**TASK ITEM:**
Once every line containing "ログイン" has been counted, report the total for the data and nothing else.

**ENTRIES SUPPLIED:**
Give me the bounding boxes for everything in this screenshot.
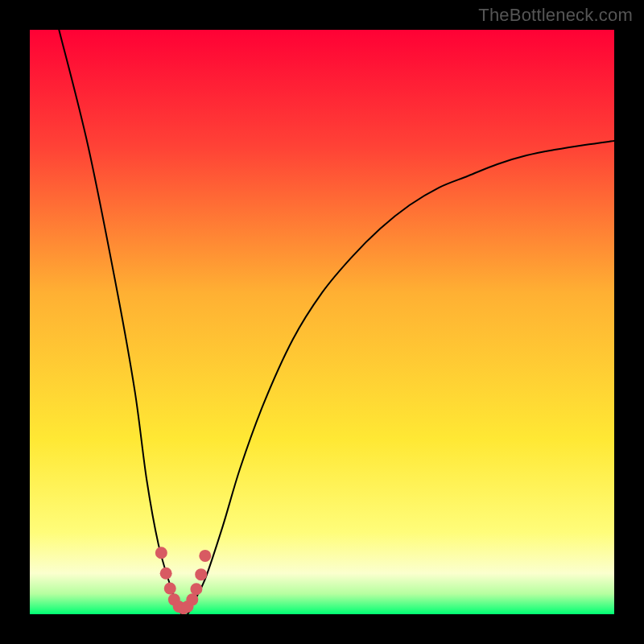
optimal-dot: [195, 568, 207, 580]
optimal-dot: [190, 583, 202, 595]
optimal-dot: [160, 568, 172, 580]
bottleneck-chart: [30, 30, 614, 614]
optimal-dot: [199, 550, 211, 562]
gradient-background: [30, 30, 614, 614]
optimal-dot: [164, 583, 176, 595]
optimal-dot: [155, 547, 167, 559]
outer-frame: TheBottleneck.com: [0, 0, 644, 644]
plot-area: [30, 30, 614, 614]
optimal-dot: [186, 593, 198, 605]
watermark-text: TheBottleneck.com: [478, 5, 633, 26]
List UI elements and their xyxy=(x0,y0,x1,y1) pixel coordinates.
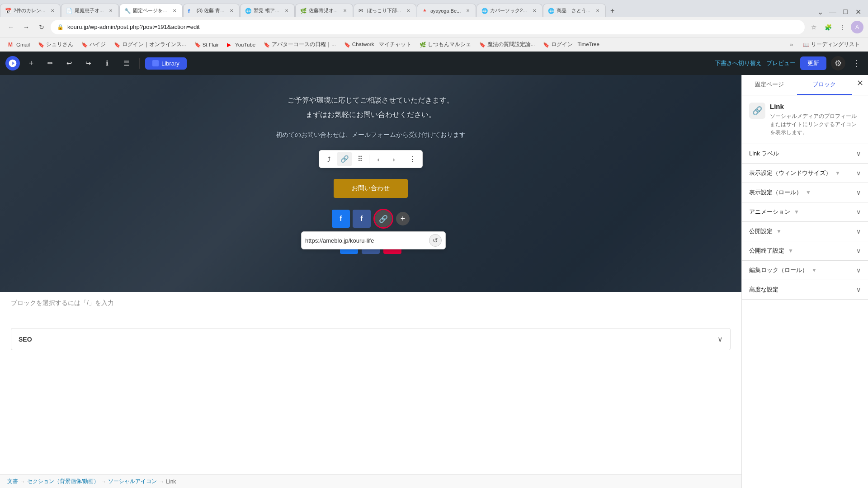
tab-cover-close[interactable]: ✕ xyxy=(531,8,538,14)
tab-facebook[interactable]: f (3) 佐藤 青... ✕ xyxy=(183,4,240,17)
facebook-icon-2[interactable]: f xyxy=(353,210,371,228)
sidebar-section-display-role-header[interactable]: 表示設定（ロール） ▼ ∨ xyxy=(742,183,868,202)
block-placeholder-text[interactable]: ブロックを選択するには「/」を入力 xyxy=(11,299,731,307)
block-more-button[interactable]: ⋮ xyxy=(405,152,420,166)
sidebar-section-edit-lock-header[interactable]: 編集ロック（ロール） ▼ ∨ xyxy=(742,261,868,280)
forward-button[interactable]: → xyxy=(20,21,33,33)
address-input[interactable]: 🔒 kouru.jp/wp-admin/post.php?post=191&ac… xyxy=(51,20,805,34)
breadcrumb-sep-1: → xyxy=(101,479,106,485)
tab-sato2-close[interactable]: ✕ xyxy=(594,8,601,14)
draft-button[interactable]: 下書きへ切り替え xyxy=(715,59,762,67)
bookmark-mahou[interactable]: 🔖 魔法の質問設定論... xyxy=(476,40,539,49)
list-view-button[interactable]: ☰ xyxy=(118,56,134,71)
bookmarks-more-button[interactable]: » xyxy=(786,40,797,49)
sidebar-section-display-window-header[interactable]: 表示設定（ウィンドウサイズ） ▼ ∨ xyxy=(742,164,868,183)
breadcrumb-item-0[interactable]: 文書 xyxy=(7,478,18,485)
bookmark-shitsumon[interactable]: 🌿 しつもんマルシェ xyxy=(416,40,475,49)
tab-maximize-icon[interactable]: □ xyxy=(840,6,851,17)
tab-oniwaniwa[interactable]: 📄 尾庭恵子オ... ✕ xyxy=(61,4,119,17)
sidebar-close-button[interactable]: ✕ xyxy=(852,75,868,91)
tab-facebook-close[interactable]: ✕ xyxy=(228,8,235,14)
block-link-button[interactable]: 🔗 xyxy=(337,152,352,166)
tab-wp-edit-label: 固定ページを... xyxy=(133,7,167,14)
tab-fixed-page[interactable]: 固定ページ xyxy=(742,75,797,95)
chrome-menu-icon[interactable]: ⋮ xyxy=(836,21,849,33)
sidebar-section-display-role: 表示設定（ロール） ▼ ∨ xyxy=(742,183,868,202)
tab-sato-close[interactable]: ✕ xyxy=(342,8,348,14)
wp-more-button[interactable]: ⋮ xyxy=(850,57,863,70)
bookmark-haiji[interactable]: 🔖 ハイジ xyxy=(78,40,109,49)
breadcrumb-item-1[interactable]: セクション（背景画像/動画） xyxy=(27,478,99,485)
bookmark-stflair[interactable]: 🔖 St Flair xyxy=(191,40,222,49)
bookmark-login-online[interactable]: 🔖 ログイン｜オンラインス... xyxy=(110,40,190,49)
wp-settings-button[interactable]: ⚙ xyxy=(831,56,845,70)
bookmark-avatar[interactable]: 🔖 アバターコースの日程｜... xyxy=(260,40,340,49)
link-url-input[interactable] xyxy=(305,234,426,247)
info-button[interactable]: ℹ xyxy=(99,56,115,71)
filter-icon-5: ▼ xyxy=(788,248,793,254)
content-scrollable[interactable]: ご予算や環境に応じてご相談させていただきます。 まずはお気軽にお問い合わせくださ… xyxy=(0,75,741,474)
bookmark-youtube[interactable]: ▶ YouTube xyxy=(223,40,259,49)
bookmark-gmail[interactable]: M Gmail xyxy=(5,40,33,49)
sidebar-section-advanced-header[interactable]: 高度な設定 ∨ xyxy=(742,280,868,299)
tab-bokkori-close[interactable]: ✕ xyxy=(405,8,411,14)
filter-icon-6: ▼ xyxy=(811,267,817,273)
new-tab-button[interactable]: + xyxy=(606,5,619,17)
tab-block[interactable]: ブロック xyxy=(797,75,852,95)
tab-washimi[interactable]: 🌐 鷲見 暢ア... ✕ xyxy=(240,4,294,17)
add-social-icon-button[interactable]: + xyxy=(396,212,410,225)
bookmark-star-icon[interactable]: ☆ xyxy=(807,21,820,33)
sidebar-section-publish-chevron: ∨ xyxy=(856,228,861,235)
block-share-button[interactable]: ⤴ xyxy=(322,152,336,166)
tab-wp-edit[interactable]: 🔧 固定ページを... ✕ xyxy=(119,4,182,17)
extensions-icon[interactable]: 🧩 xyxy=(822,21,835,33)
block-prev-button[interactable]: ‹ xyxy=(371,152,386,166)
wp-logo-button[interactable] xyxy=(5,56,20,70)
tab-ayayoga[interactable]: 🔺 ayayoga Be... ✕ xyxy=(417,4,476,17)
undo-button[interactable]: ↩ xyxy=(61,56,77,71)
tab-wp-edit-close[interactable]: ✕ xyxy=(171,8,178,14)
add-block-button[interactable]: + xyxy=(24,56,39,71)
sidebar-section-animation-header[interactable]: アニメーション ▼ ∨ xyxy=(742,202,868,221)
block-next-button[interactable]: › xyxy=(387,152,401,166)
link-reset-button[interactable]: ↺ xyxy=(429,234,442,247)
tab-calendar[interactable]: 📅 2件のカレン... ✕ xyxy=(0,4,61,17)
bookmark-chatwork[interactable]: 🔖 Chatwork - マイチャット xyxy=(340,40,415,49)
bookmark-chatwork-label: Chatwork - マイチャット xyxy=(352,41,411,48)
seo-section-header[interactable]: SEO ∨ xyxy=(11,328,730,350)
edit-button[interactable]: ✏ xyxy=(42,56,58,71)
profile-button[interactable]: A xyxy=(851,21,863,33)
tab-calendar-close[interactable]: ✕ xyxy=(49,8,56,14)
bookmark-shuri[interactable]: 🔖 シュリさん xyxy=(34,40,77,49)
tab-ayayoga-close[interactable]: ✕ xyxy=(465,8,471,14)
contact-button[interactable]: お問い合わせ xyxy=(334,179,408,198)
sidebar-section-display-role-title: 表示設定（ロール） ▼ xyxy=(749,188,811,197)
tab-cover-icon: 🌐 xyxy=(481,8,488,14)
tab-sato2[interactable]: 🌐 商品｜さとう... ✕ xyxy=(543,4,606,17)
reload-button[interactable]: ↻ xyxy=(35,21,48,33)
tab-search-icon[interactable]: ⌄ xyxy=(815,6,826,17)
update-button[interactable]: 更新 xyxy=(800,56,826,70)
bookmark-reading-list[interactable]: 📖 リーディングリスト xyxy=(799,40,863,49)
bookmark-timetree[interactable]: 🔖 ログイン - TimeTree xyxy=(539,40,603,49)
facebook-icon-1[interactable]: f xyxy=(332,210,350,228)
preview-button[interactable]: プレビュー xyxy=(766,59,796,67)
hero-section: ご予算や環境に応じてご相談させていただきます。 まずはお気軽にお問い合わせくださ… xyxy=(0,75,741,292)
tab-minimize-icon[interactable]: — xyxy=(827,6,838,17)
sidebar-section-publish-end-header[interactable]: 公開終了設定 ▼ ∨ xyxy=(742,241,868,260)
block-drag-button[interactable]: ⠿ xyxy=(353,152,367,166)
sidebar-section-link-label-header[interactable]: Link ラベル ∨ xyxy=(742,144,868,163)
link-icon-button[interactable]: 🔗 xyxy=(375,210,392,227)
sidebar-section-publish-header[interactable]: 公開設定 ▼ ∨ xyxy=(742,222,868,241)
tab-bokkori[interactable]: ✉ ぼっこり下部... ✕ xyxy=(354,4,416,17)
tab-oniwaniwa-close[interactable]: ✕ xyxy=(108,8,114,14)
tab-sato[interactable]: 🌿 佐藤青児オ... ✕ xyxy=(295,4,353,17)
back-button[interactable]: ← xyxy=(5,21,17,33)
tab-window-close-icon[interactable]: ✕ xyxy=(853,6,863,17)
tab-cover[interactable]: 🌐 カバーソック2... ✕ xyxy=(476,4,542,17)
tab-washimi-close[interactable]: ✕ xyxy=(283,8,290,14)
redo-button[interactable]: ↪ xyxy=(80,56,96,71)
library-button[interactable]: Library xyxy=(145,57,187,70)
block-type-icon: 🔗 xyxy=(749,103,765,119)
breadcrumb-item-2[interactable]: ソーシャルアイコン xyxy=(108,478,157,485)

**SOLUTION TO THIS PROBLEM:**
2